## Work required
Output, exactly as written, the lines below starting at the line containing "MUGA Flooring Specification (140, 1352)" and ending at the line containing "[Sign in] (705, 38)". Drop the pictures and keep both end lines.

## Dataset entries
--
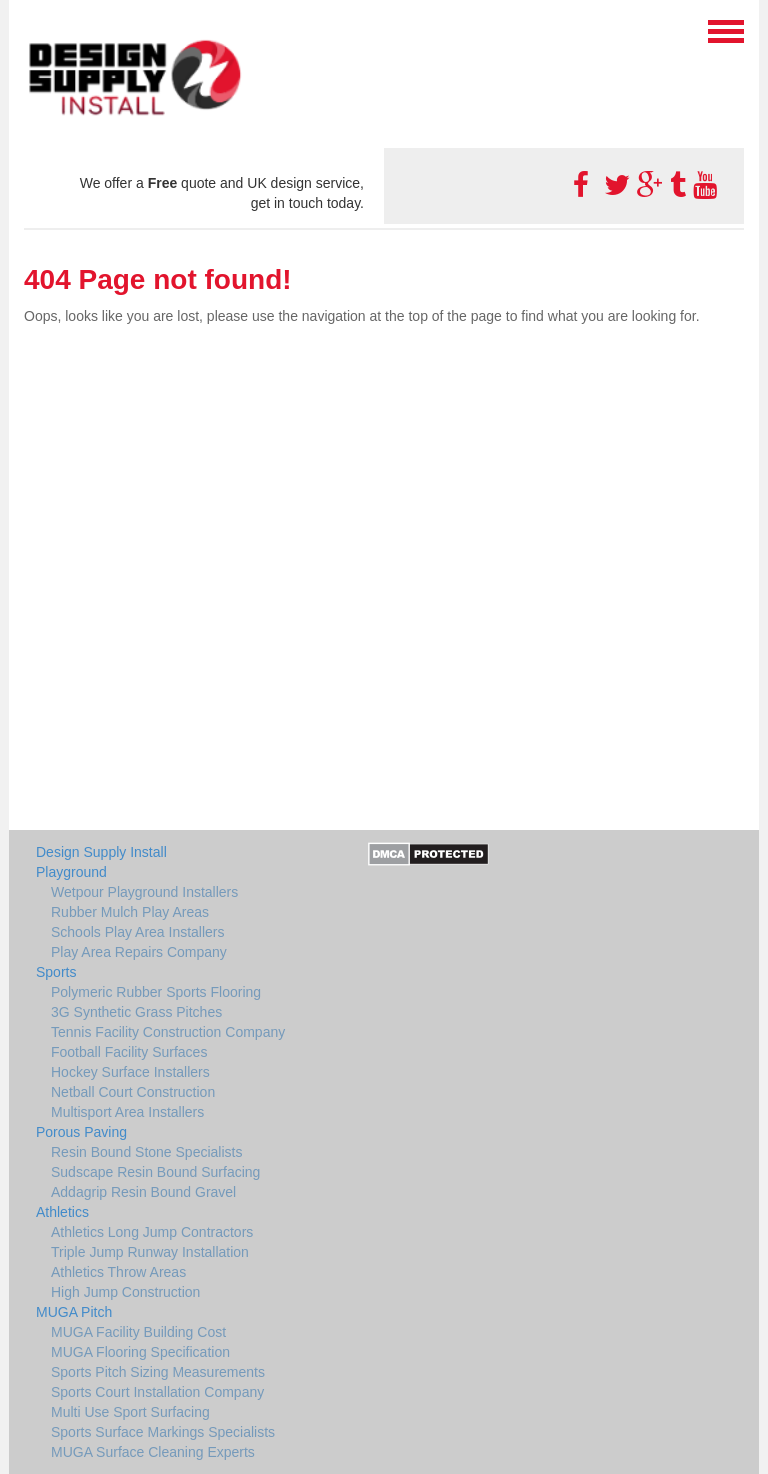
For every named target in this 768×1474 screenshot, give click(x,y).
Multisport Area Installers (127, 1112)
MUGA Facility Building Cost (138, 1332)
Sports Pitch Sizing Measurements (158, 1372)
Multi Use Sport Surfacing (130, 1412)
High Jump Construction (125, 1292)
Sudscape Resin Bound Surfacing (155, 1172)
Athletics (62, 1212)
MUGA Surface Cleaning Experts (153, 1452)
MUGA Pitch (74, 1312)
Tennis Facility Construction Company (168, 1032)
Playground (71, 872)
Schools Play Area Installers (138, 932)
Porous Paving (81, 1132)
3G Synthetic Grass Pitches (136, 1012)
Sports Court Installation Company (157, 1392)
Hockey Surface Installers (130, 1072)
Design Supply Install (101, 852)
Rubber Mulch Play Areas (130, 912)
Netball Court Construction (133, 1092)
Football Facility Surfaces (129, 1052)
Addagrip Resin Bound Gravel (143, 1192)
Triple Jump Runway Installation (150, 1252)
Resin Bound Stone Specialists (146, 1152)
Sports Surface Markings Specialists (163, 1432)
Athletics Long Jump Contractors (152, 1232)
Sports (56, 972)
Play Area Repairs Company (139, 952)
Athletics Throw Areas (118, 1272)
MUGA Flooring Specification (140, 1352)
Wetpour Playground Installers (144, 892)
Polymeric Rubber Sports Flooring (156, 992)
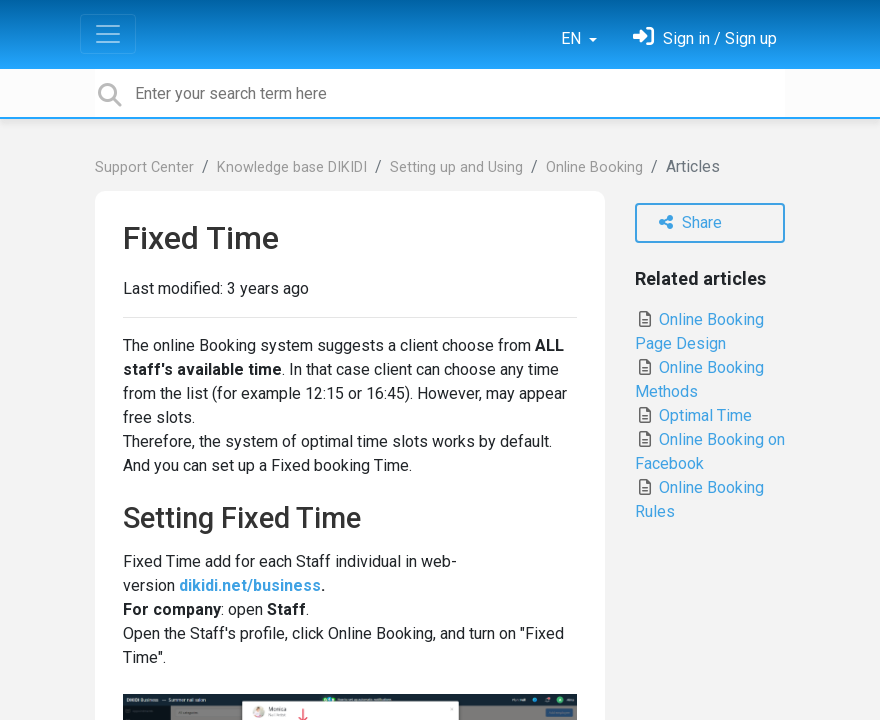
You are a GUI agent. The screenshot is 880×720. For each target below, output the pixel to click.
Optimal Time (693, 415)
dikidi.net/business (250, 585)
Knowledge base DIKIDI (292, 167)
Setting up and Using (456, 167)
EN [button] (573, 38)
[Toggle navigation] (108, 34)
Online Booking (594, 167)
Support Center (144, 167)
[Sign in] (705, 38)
--
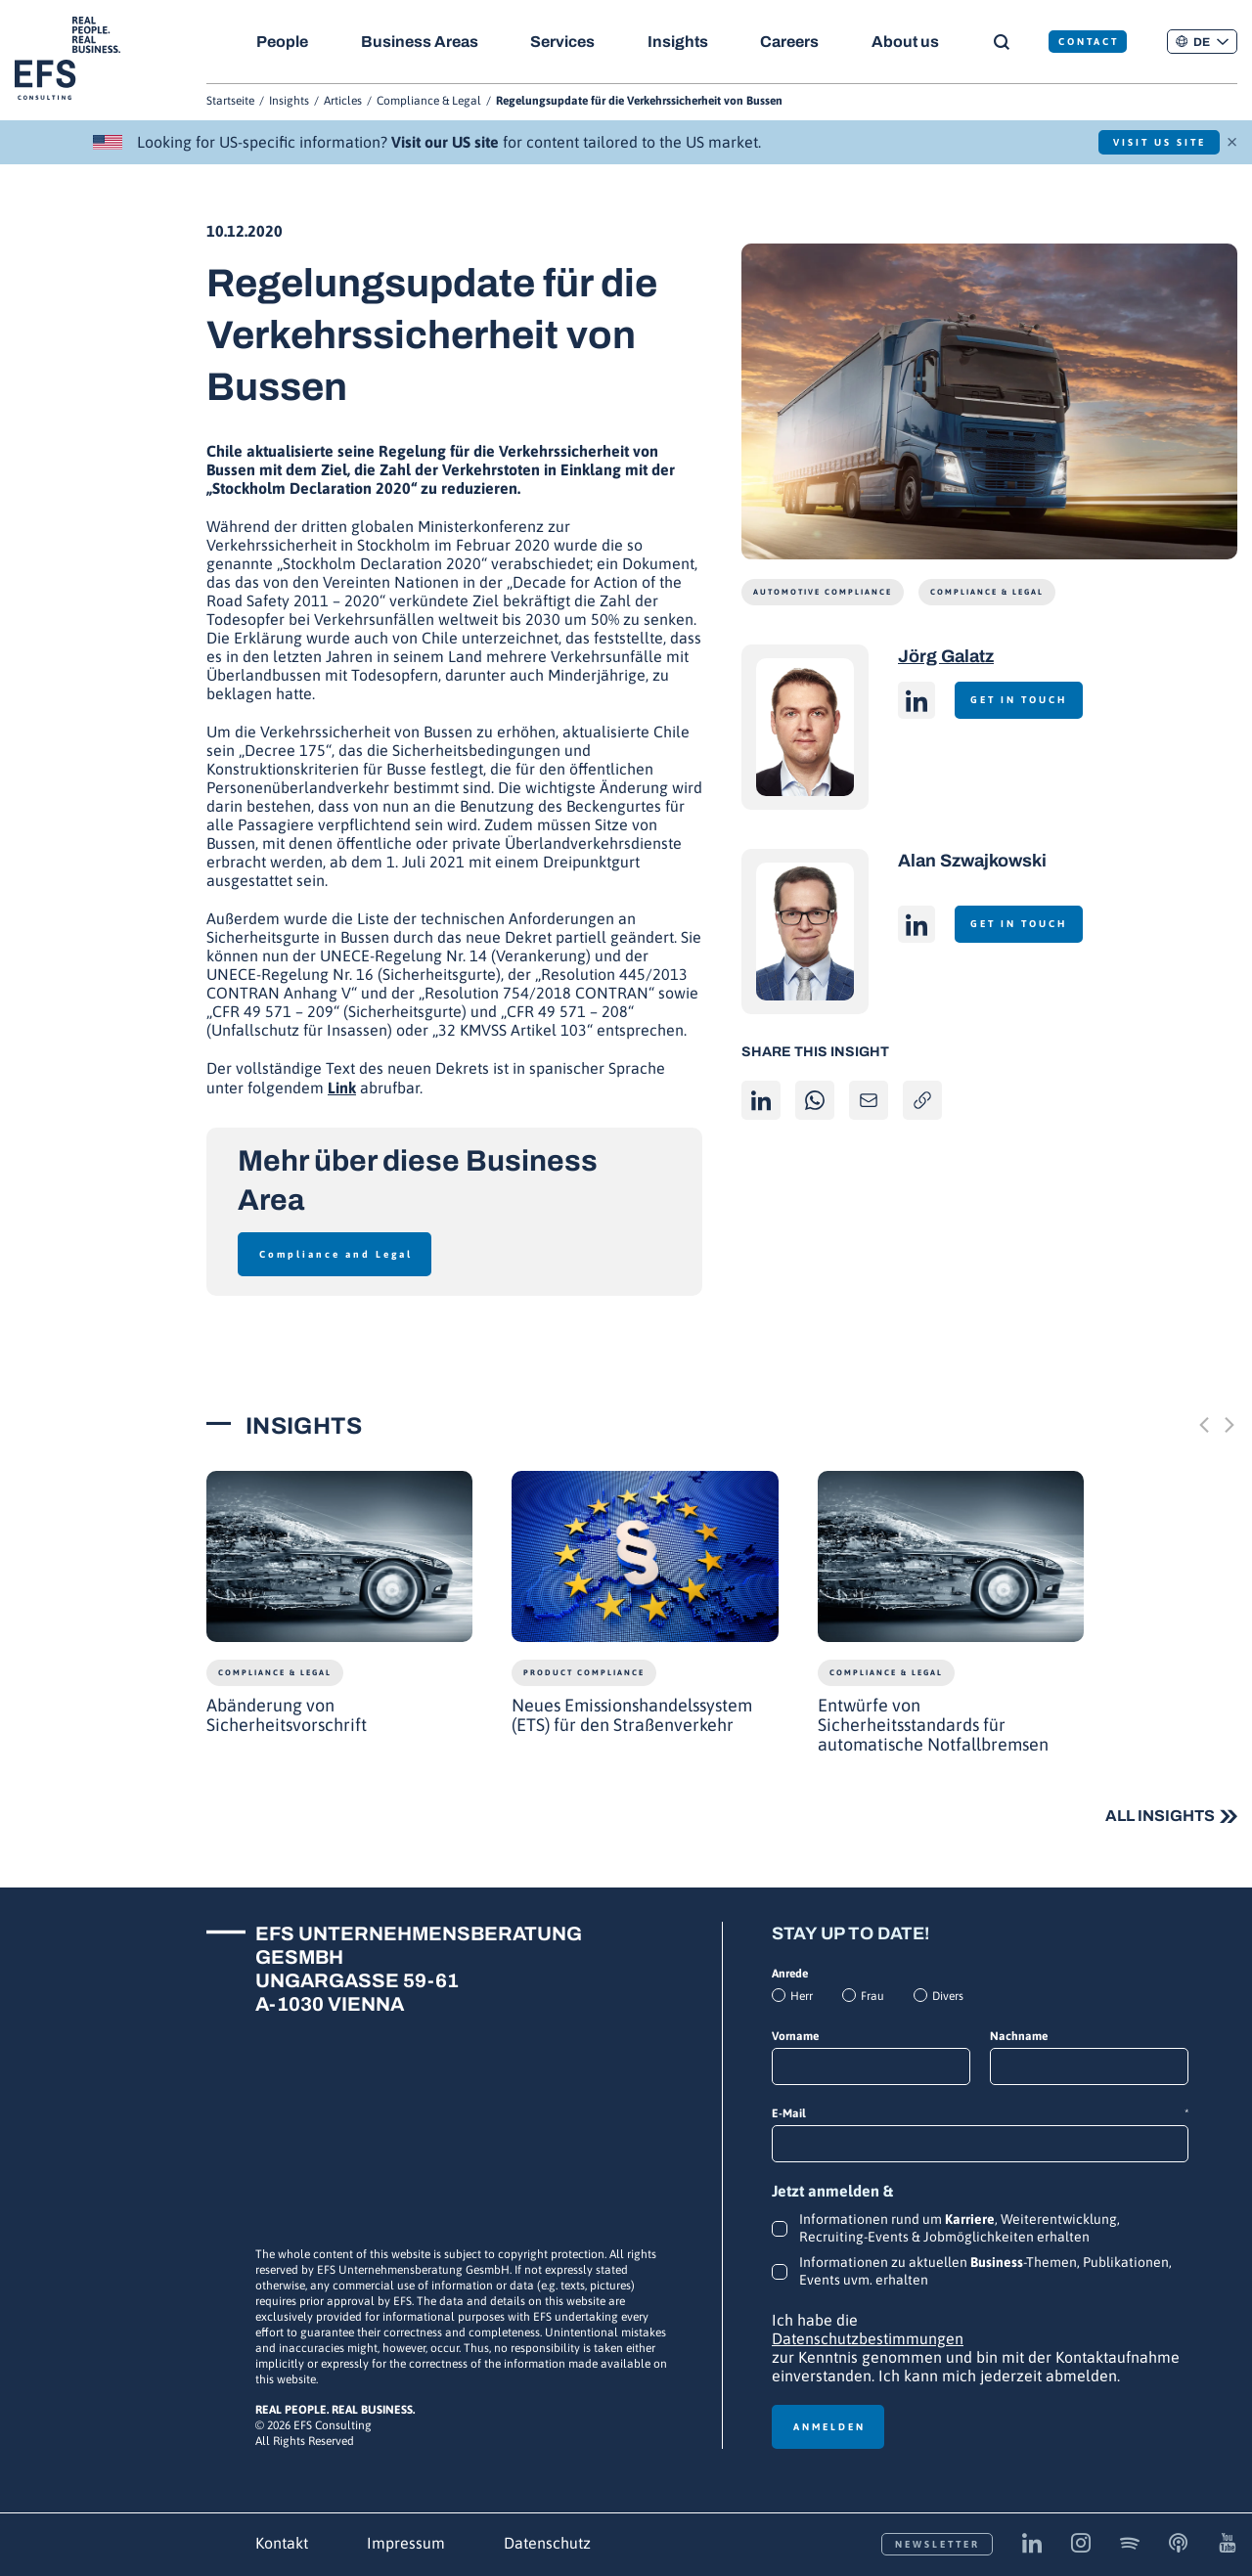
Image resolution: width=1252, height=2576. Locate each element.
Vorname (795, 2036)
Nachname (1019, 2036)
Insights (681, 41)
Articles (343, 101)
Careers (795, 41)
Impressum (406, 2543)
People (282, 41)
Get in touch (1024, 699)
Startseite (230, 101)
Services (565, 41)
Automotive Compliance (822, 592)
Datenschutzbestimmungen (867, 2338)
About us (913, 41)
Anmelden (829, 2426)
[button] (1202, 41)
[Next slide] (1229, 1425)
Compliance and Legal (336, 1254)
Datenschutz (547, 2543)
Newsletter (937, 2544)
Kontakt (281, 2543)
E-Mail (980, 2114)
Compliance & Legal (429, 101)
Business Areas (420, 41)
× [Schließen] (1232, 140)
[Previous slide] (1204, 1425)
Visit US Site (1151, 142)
--
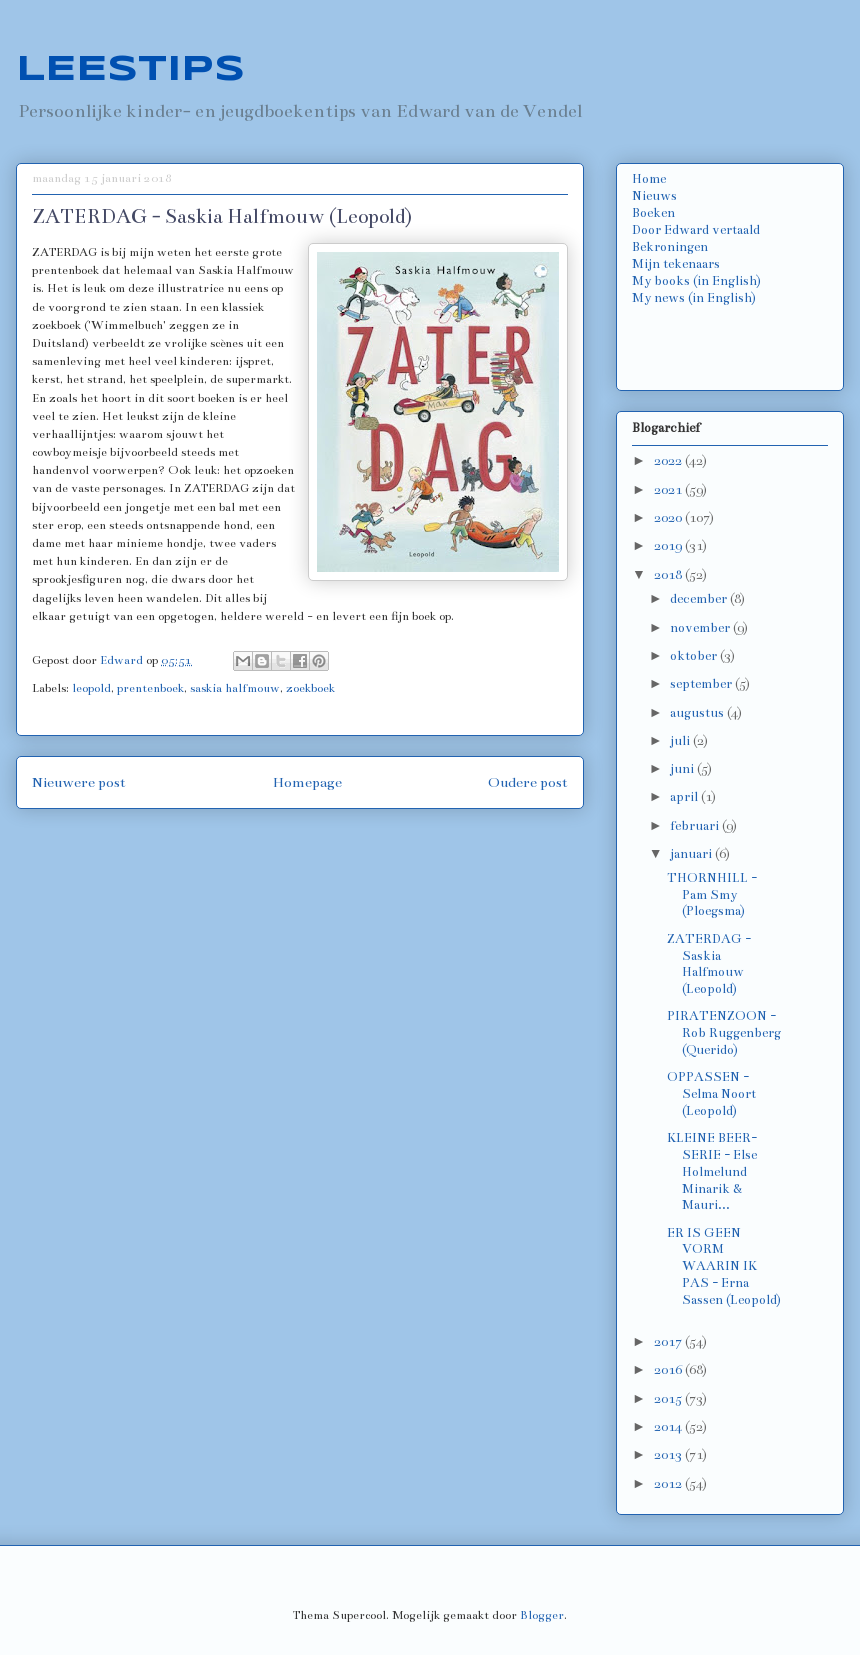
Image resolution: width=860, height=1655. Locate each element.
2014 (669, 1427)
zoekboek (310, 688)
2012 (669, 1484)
--
## Exercise answer
MUGA Flooring Specification (140, 1352)
Wetpour Playground Installers (144, 892)
Polymeric Rubber Sports Flooring (156, 992)
You are a GUI agent. The screenshot is 880×720. For each target below, output the pixel to click.
Optimal Time (693, 415)
dikidi.net/business (250, 585)
Knowledge base DIKIDI (292, 167)
Setting up and Using (456, 167)
EN [button] (573, 38)
[Toggle navigation] (108, 34)
Online Booking (594, 167)
Support Center (144, 167)
[Sign in] (705, 38)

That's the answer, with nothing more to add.